La multiplication des débris spatiaux est un enjeu majeur, avec 40 000 débris de plus de 10 cm, 600 000 en orbite basse et 128 millions si l’on inclut les débris de quelques millimètres. Les débris se déplacent à 28 000 km/h, causant de graves dangers.
La NASA s’inquiète de l’expansion de Starlink, qui a déjà perdu une quarantaine de satellites. Un enjeu majeur est la mise en place d’un code de bonne conduite spatial. En 2021, la NASA et SpaceX ont signé un accord historique pour limiter les collisions. Le Royaume-Uni a proposé une résolution à l’ONU, rejetée par la Chine et la Russie. Le risque d’un “syndrome de Kessler”, une cascade de collisions qui rendrait l’orbite inutilisable, est un scénario redouté. Pour y répondre, l’ESA et la start-up CleanSpace prévoient en 2024 le lancement d’un satellite capable de capturer des débris.
L’espace, nouveau “Far West” ou bien commun international ?
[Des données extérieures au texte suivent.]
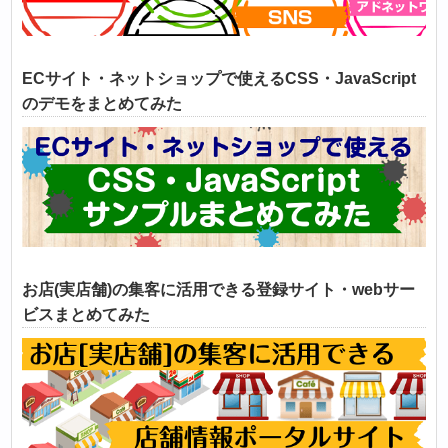
ECサイト・ネットショップで使えるCSS・JavaScript
のデモをまとめてみた
お店(実店舗)の集客に活用できる登録サイト・webサー
ビスまとめてみた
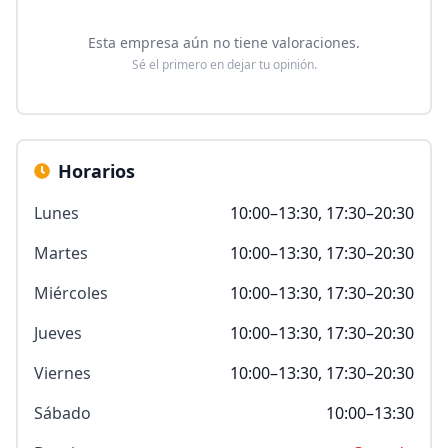
Esta empresa aún no tiene valoraciones.
Sé el primero en dejar tu opinión.
Horarios
Lunes
10:00–13:30, 17:30–20:30
Martes
10:00–13:30, 17:30–20:30
Miércoles
10:00–13:30, 17:30–20:30
Jueves
10:00–13:30, 17:30–20:30
Viernes
10:00–13:30, 17:30–20:30
Sábado
10:00–13:30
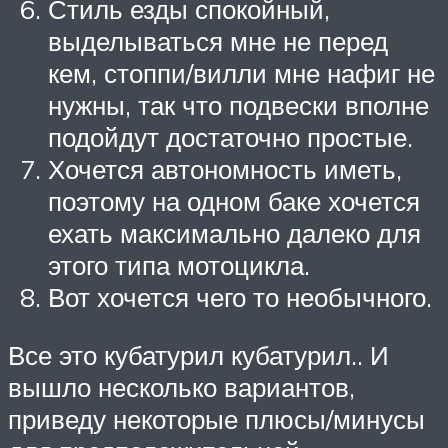
Стиль езды спокойный,
выделываться мне не перед
кем, стоппи/вилли мне нафиг не
нужны, так что подвески вполне
подойдут достаточно простые.
Хочется автономность иметь,
поэтому на одном баке хочется
ехать максимально далеко для
этого типа мотоцикла.
Вот хочется чего то необычного.
Все это кубатурил кубатурил.. И
вышло несколько вариантов,
приведу некоторые плюсы/минусы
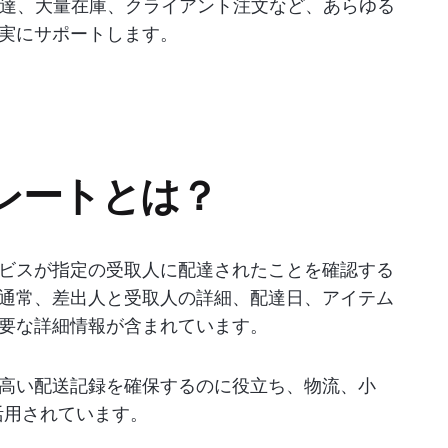
配達、大量在庫、クライアント注文など、あらゆる
実にサポートします。
レートとは？
ビスが指定の受取人に配達されたことを確認する
通常、差出人と受取人の詳細、配達日、アイテム
要な詳細情報が含まれています。
高い配送記録を確保するのに役立ち、物流、小
活用されています。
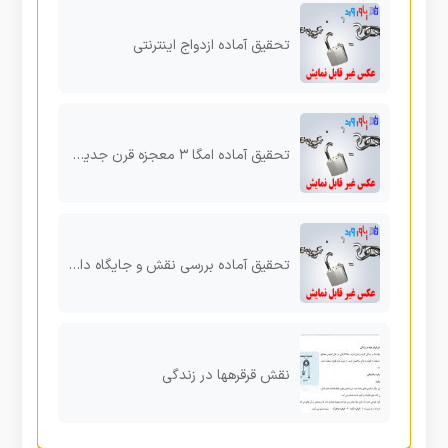
تحقیق آماده ازدواج اینترنتی
تحقیق آماده امگا ۳ معجزه قرن جدید در پیش گیري از بیماري ها
تحقیق آماده بررسی نقش و جایگاه دانشگاه و صنعت در توسعه ي علمی، صنعتی و اقتصادي
نقش قرقرهها در زندگی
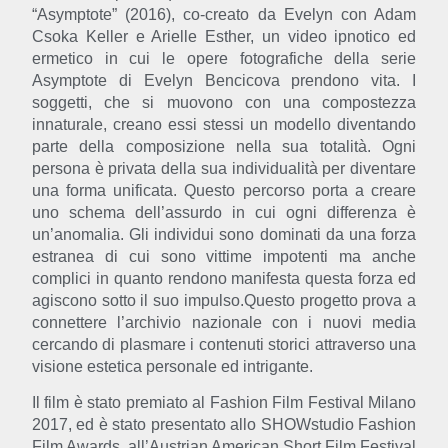
“Asymptote”
(2016), co-creato da Evelyn con Adam
Csoka Keller e Arielle Esther, un video ipnotico ed
ermetico in cui le opere fotografiche della serie
Asymptote di Evelyn Bencicova prendono vita. I
soggetti, che si muovono con una compostezza
innaturale, creano essi stessi un modello diventando
parte della composizione nella sua totalità. Ogni
persona è privata della sua individualità per diventare
una forma unificata. Questo percorso porta a creare
uno schema dell’assurdo in cui ogni differenza è
un’anomalia. Gli individui sono dominati da una forza
estranea di cui sono vittime impotenti ma anche
complici in quanto rendono manifesta questa forza ed
agiscono sotto il suo impulso.Questo progetto prova a
connettere l’archivio nazionale con i nuovi media
cercando di plasmare i contenuti storici attraverso una
visione estetica personale ed intrigante.
Il film è stato premiato al Fashion Film Festival Milano
2017, ed è stato presentato allo SHOWstudio Fashion
Film Awards, all’Austrian American Short Film Festival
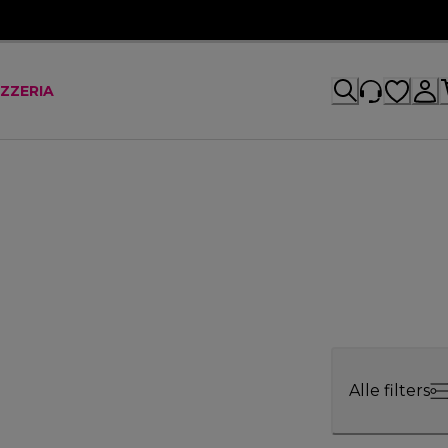
IZZERIA
Alle filters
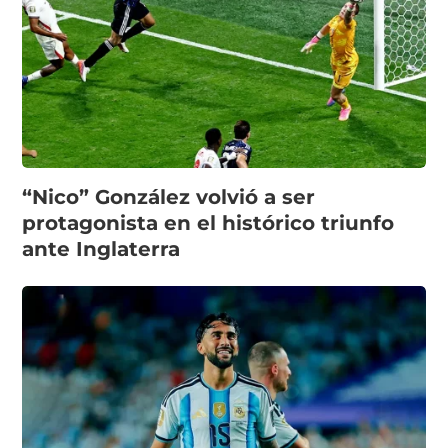
“Nico” González volvió a ser
protagonista en el histórico triunfo
ante Inglaterra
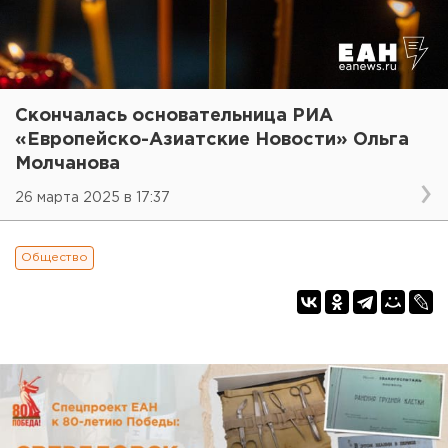
Скончалась основательница РИА
«Европейско-Азиатские Новости» Ольга
Молчанова
26 марта 2025 в 17:37
Общество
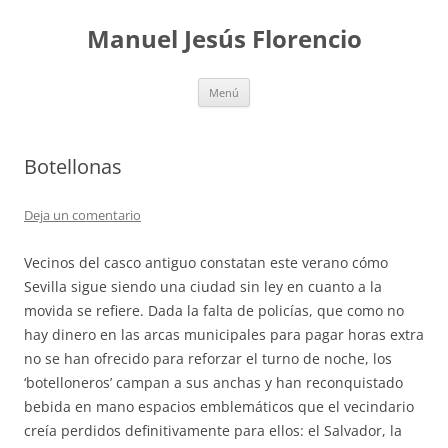
Saltar
al
Manuel Jesús Florencio
contenido
Menú
Botellonas
Deja un comentario
Vecinos del casco antiguo constatan este verano cómo
Sevilla sigue siendo una ciudad sin ley en cuanto a la
movida se refiere. Dada la falta de policías, que como no
hay dinero en las arcas municipales para pagar horas extra
no se han ofrecido para reforzar el turno de noche, los
‘botelloneros’ campan a sus anchas y han reconquistado
bebida en mano espacios emblemáticos que el vecindario
creía perdidos definitivamente para ellos: el Salvador, la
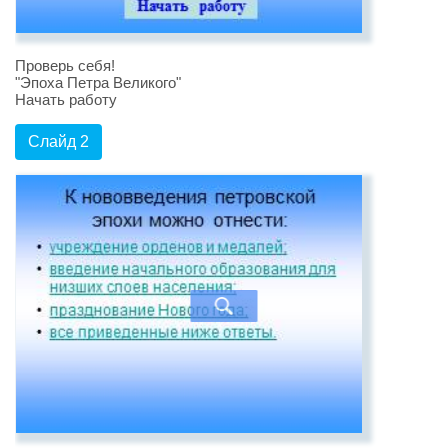
Проверь себя!
"Эпоха Петра Великого"
Начать работу
Слайд 2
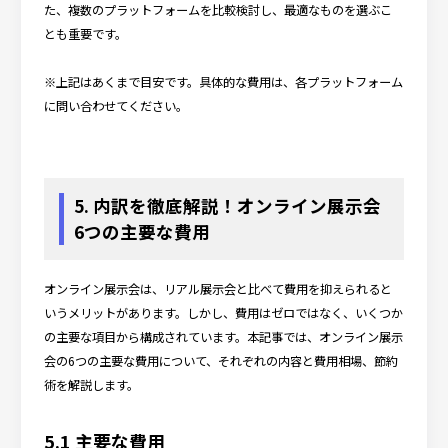
た、複数のプラットフォームを比較検討し、最適なものを選ぶこ
とも重要です。
※上記はあくまで目安です。具体的な費用は、各プラットフォーム
に問い合わせてください。
5. 内訳を徹底解説！オンライン展示会
6つの主要な費用
オンライン展示会は、リアル展示会と比べて費用を抑えられると
いうメリットがあります。しかし、費用はゼロではなく、いくつか
の主要な項目から構成されています。本記事では、オンライン展示
会の6つの主要な費用について、それぞれの内容と費用相場、節約
術を解説します。
5.1 主要な費用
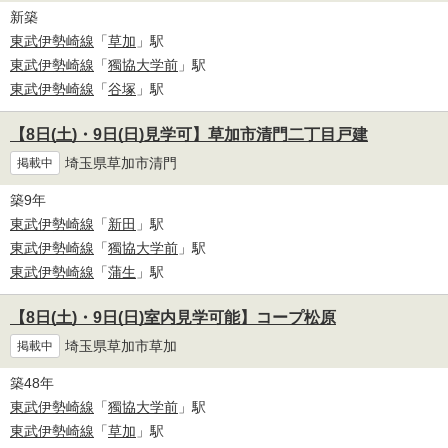
新築
東武伊勢崎線
「
草加
」駅
東武伊勢崎線
「
獨協大学前
」駅
東武伊勢崎線
「
谷塚
」駅
【8日(土)・9日(日)見学可】草加市清門二丁目戸建
埼玉県草加市清門
掲載中
築9年
東武伊勢崎線
「
新田
」駅
東武伊勢崎線
「
獨協大学前
」駅
東武伊勢崎線
「
蒲生
」駅
【8日(土)・9日(日)室内見学可能】コープ松原
埼玉県草加市草加
掲載中
築48年
東武伊勢崎線
「
獨協大学前
」駅
東武伊勢崎線
「
草加
」駅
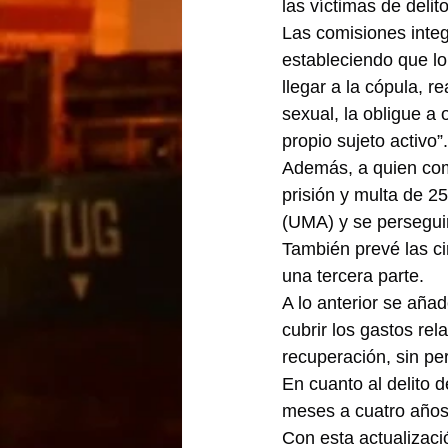
las víctimas de deli
Las comisiones integ
estableciendo que lo 
llegar a la cópula, r
sexual, la obligue a 
propio sujeto activo”.
Además, a quien come
prisión y multa de 2
(UMA) y se perseguir
También prevé las ci
una tercera parte.
A lo anterior se aña
cubrir los gastos rel
recuperación, sin per
En cuanto al delito 
meses a cuatro años 
Con esta actualizaci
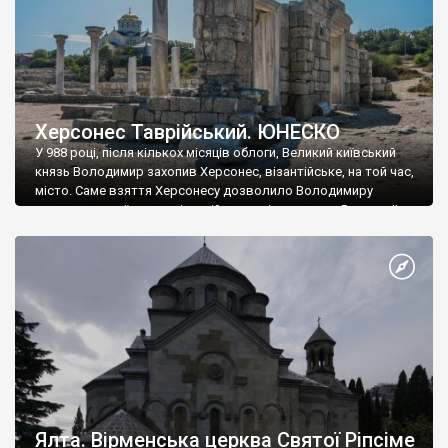
Херсонес Таврійський. ЮНЕСКО
У 988 році, після кількох місяців облоги, Великий київський
князь Володимир захопив Херсонес, візантійське, на той час,
місто. Саме взяття Херсонесу дозволило Володимиру
диктувати свої умови візантійському імператору Василю ІІ, та
одружитися з його дочкою Ганною. Цього ж року, в
Херсонесі Володимир-язичник, став Василем-християнином.
А потім було Хрещення Русі. На честь Херсонесу Таврійського
названо місто […]
Ялта. Вірменська церква Святої Ріпсіме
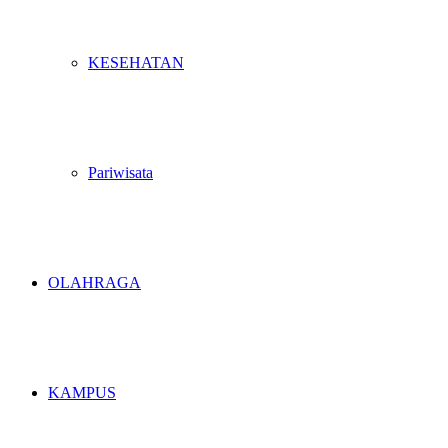
KESEHATAN
Pariwisata
OLAHRAGA
KAMPUS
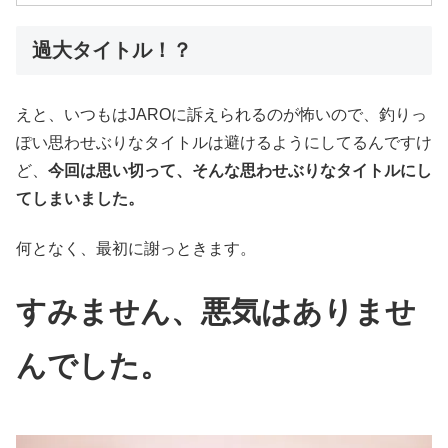
過大タイトル！？
えと、いつもはJAROに訴えられるのが怖いので、釣りっ
ぽい思わせぶりなタイトルは避けるようにしてるんですけ
ど、
今回は思い切って、そんな思わせぶりなタイトルにし
てしまいました。
何となく、最初に謝っときます。
すみません、悪気はありませ
んでした。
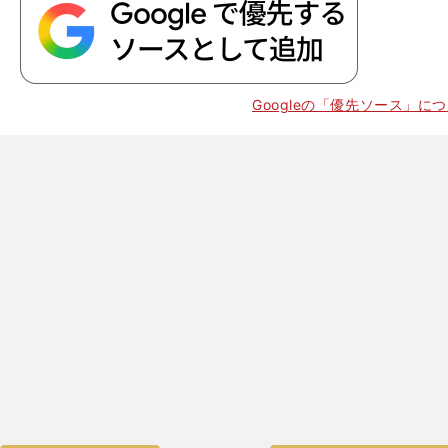
Googleの「優先ソース」に
人
ガイ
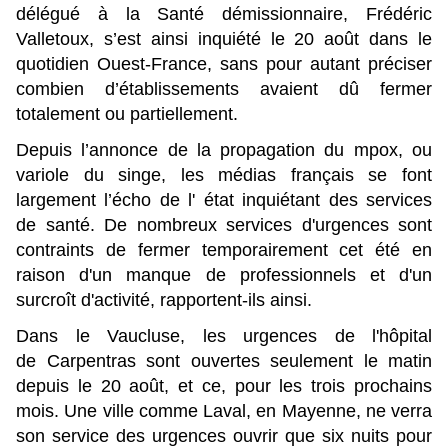
délégué à la Santé démissionnaire, Frédéric
Valletoux, s’est ainsi inquiété le 20 août dans le
quotidien Ouest-France, sans pour autant préciser
combien d’établissements avaient dû fermer
totalement ou partiellement.
Depuis l’annonce de la propagation du mpox, ou
variole du singe, les médias français se font
largement l’écho de l' état inquiétant des services
de santé. De nombreux services d'urgences sont
contraints de fermer temporairement cet été en
raison d'un manque de professionnels et d'un
surcroît d'activité, rapportent-ils ainsi.
Dans le Vaucluse, les urgences de l'hôpital
de Carpentras sont ouvertes seulement le matin
depuis le 20 août, et ce, pour les trois prochains
mois. Une ville comme Laval, en Mayenne, ne verra
son service des urgences ouvrir que six nuits pour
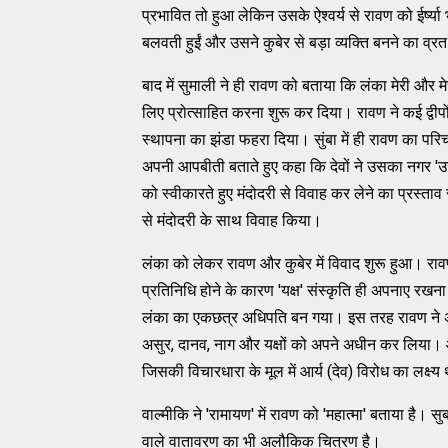
प्रभावित तो हुआ लेकिन उसके ऐश्‍वर्य से रावण को ईर्ष्‍या भ
बलवती हुईं और उसने कुबेर से बड़ा व्‍यक्‍ति बनने का व्
बाद में सुमाली ने ही रावण को बताया कि लंका मेरी और मे
लिए प्रोत्‍साहित करना शुरू कर दिया। रावण ने कई द्वीपों
स्‍थापना का झंडा फहरा दिया। सुंबा में ही रावण का पर
अपनी आपबीती बताते हुए कहा कि देवों ने उसका नगर 'उर
को स्‍वीकारते हुए मंदोदरी से विवाह कर लेने का प्रस्‍ता
से मंदोदरी के साथ विवाह किया।
लंका को लेकर रावण और कुबेर में विवाद शुरू हुआ। रावण ल
प्रतिनिधि होने के कारण 'यक्ष' संस्‍कृति ही अपनाए रखन
लंका का एकछत्र अधिपति बन गया। इस तरह रावण ने अपने शौ
असुर, दानव, नाग और यक्षों को अपने अधीन कर लिया। और इ
जिसकी विचारधारा के मूल में आर्य (देव) विरोध का लक
वाल्‍मीकि ने 'रामायण' में रावण को 'महात्‍मा' बताया है। स
वाले वातावरण का भी अलौकिक चित्रण है।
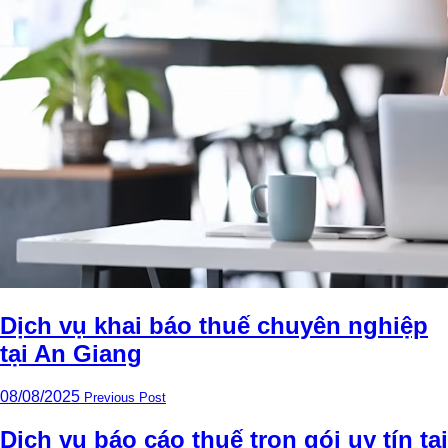
Dịch vụ khai báo thuế chuyên nghiệp
tại An Giang
08/08/2025
Previous Post
Dịch vụ báo cáo thuế trọn gói uy tín tại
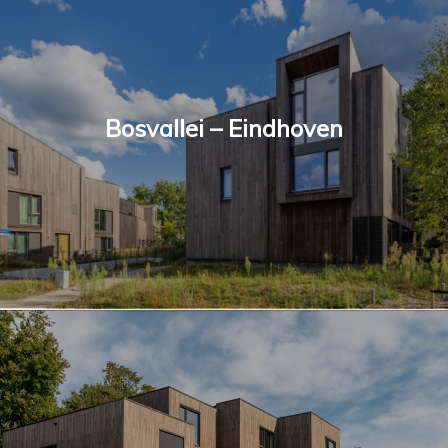
Bosvallei – Eindhoven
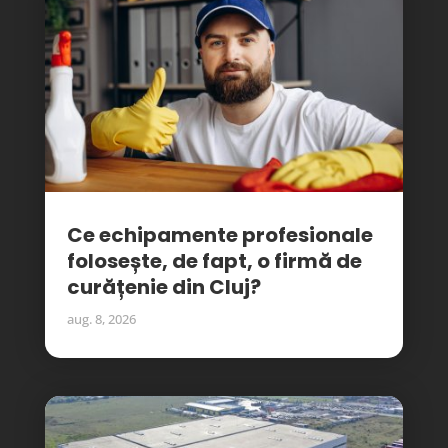
Ce echipamente profesionale
folosește, de fapt, o firmă de
curățenie din Cluj?
aug. 8, 2026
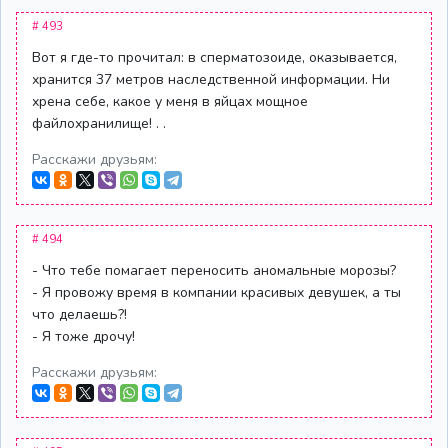
# 493
Вот я где-то прочитал: в сперматозоиде, оказывается,
хранится 37 метров наследственной информации. Ни
хрена себе, какое у меня в яйцах мощное
файлохранилище! . .
Расскажи друзьям:
# 494
- Что тебе помагает переносить аномальные морозы?
- Я провожу время в компании красивых девушек, а ты
что делаешь?!
- Я тоже дрочу!
Расскажи друзьям:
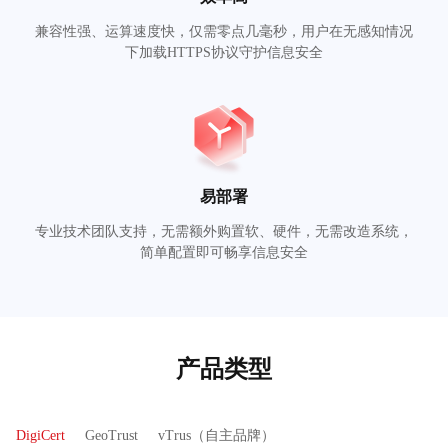
兼容性强、运算速度快，仅需零点几毫秒，用户在无感知情况
下加载HTTPS协议守护信息安全
易部署
专业技术团队支持，无需额外购置软、硬件，无需改造系统，
简单配置即可畅享信息安全
产品类型
DigiCert
GeoTrust
vTrus（自主品牌）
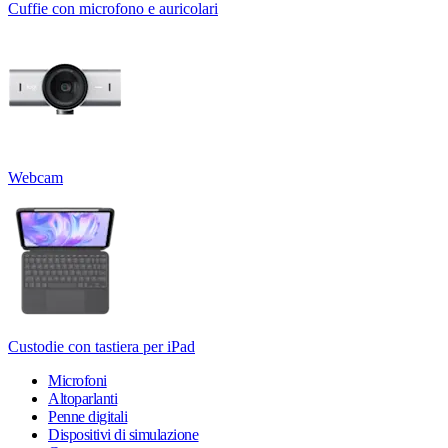
Cuffie con microfono e auricolari
Webcam
Custodie con tastiera per iPad
Microfoni
Altoparlanti
Penne digitali
Dispositivi di simulazione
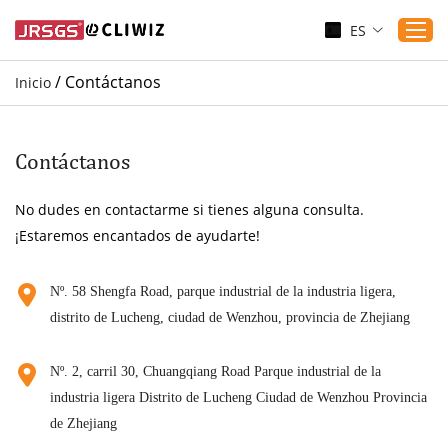
ES
/
Contáctanos
Inicio
Inicio
Productos
Contáctanos
Aplicaciones
No dudes en contactarme si tienes alguna consulta.
Servicio
¡Estaremos encantados de ayudarte!
Descargar
Sustenibilidad
Nº. 58 Shengfa Road, parque industrial de la industria ligera,
distrito de Lucheng, ciudad de Wenzhou, provincia de Zhejiang
Blogs
Contáctanos
Nº. 2, carril 30, Chuangqiang Road Parque industrial de la
Sobre nosotros
industria ligera Distrito de Lucheng Ciudad de Wenzhou Provincia
de Zhejiang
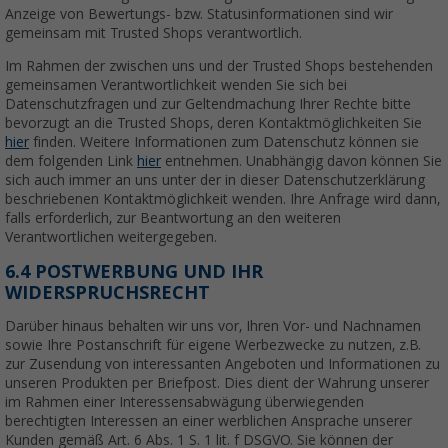
Anzeige von Bewertungs- bzw. Statusinformationen sind wir
gemeinsam mit Trusted Shops verantwortlich.
Im Rahmen der zwischen uns und der Trusted Shops bestehenden
gemeinsamen Verantwortlichkeit wenden Sie sich bei
Datenschutzfragen und zur Geltendmachung Ihrer Rechte bitte
bevorzugt an die Trusted Shops, deren Kontaktmöglichkeiten Sie
hier
finden. Weitere Informationen zum Datenschutz können sie
dem folgenden Link
hier
entnehmen. Unabhängig davon können Sie
sich auch immer an uns unter der in dieser Datenschutzerklärung
beschriebenen Kontaktmöglichkeit wenden. Ihre Anfrage wird dann,
falls erforderlich, zur Beantwortung an den weiteren
Verantwortlichen weitergegeben.
6.4 POSTWERBUNG UND IHR
WIDERSPRUCHSRECHT
Darüber hinaus behalten wir uns vor, Ihren Vor- und Nachnamen
sowie Ihre Postanschrift für eigene Werbezwecke zu nutzen, z.B.
zur Zusendung von interessanten Angeboten und Informationen zu
unseren Produkten per Briefpost. Dies dient der Wahrung unserer
im Rahmen einer Interessensabwägung überwiegenden
berechtigten Interessen an einer werblichen Ansprache unserer
Kunden gemäß Art. 6 Abs. 1 S. 1 lit. f DSGVO. Sie können der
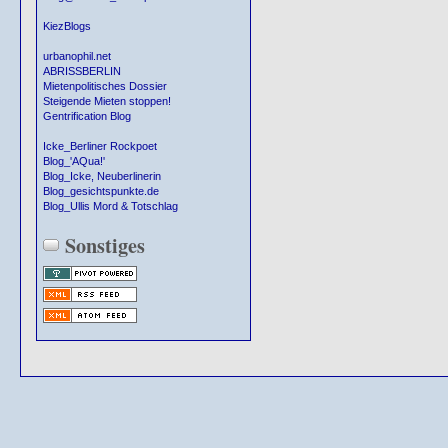
KiezBlogs
urbanophil.net
ABRISSBERLIN
Mietenpolitisches Dossier
Steigende Mieten stoppen!
Gentrification Blog
Icke_Berliner Rockpoet
Blog_'AQua!'
Blog_Icke, Neuberlinerin
Blog_gesichtspunkte.de
Blog_Ullis Mord & Totschlag
Sonstiges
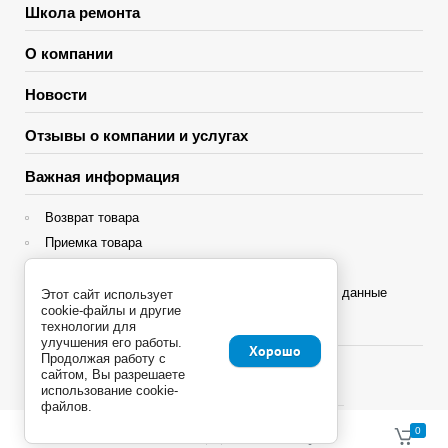
Школа ремонта
О компании
Новости
Отзывы о компании и услугах
Важная информация
Возврат товара
Приемка товара
Гарантия
Политика конфиденциальности и персональные данные
Этот сайт использует
cookie-файлы и другие
технологии для
Яндекс Сплит
улучшения его работы.
Хорошо
Продолжая работу с
сайтом, Вы разрешаете
использование cookie-
файлов.
Copyright © 2013 - 2026
0
0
Depuis 1967, le traité de l’espace repose sur les principes de liberté d’exploration, de non-appropriation, et d’utilisation pacifique. L’ONU a mis en place un comité pour une utilisation pacifique de l’espace extra-atmosphérique (CUPEEA).
Malgré cela, la coopération internationale est mise à mal par les tensions géopolitiques. Le projet ISS, associant 16 nations, est fragilisé par les tensions entre la Russie et l’Occident. Les grandes puissances cherchent à renforcer leur autonomie spatiale : les États-Unis ont reconquis leur autonomie avec Crew Dragon (SpaceX), le Royaume-Uni construit son propre port spatial, et la Chine développe des alternatives à l’ISS.
Les rivalités se concentrent sur l’orbite basse et surtout la Lune : la Chine et la Russie prévoient une station lunaire, tandis que les États-Unis ont lancé Artemis pour retourner sur la Lune. Artemis introduit des “zones de sécurité” et la possibilité d’exploitation des ressources lunaires, remettant en question le principe de non-appropriation de l’espace. L’exploitation des minerais lunaires pourrait marquer un tournant dans l’histoire de la conquête spatiale.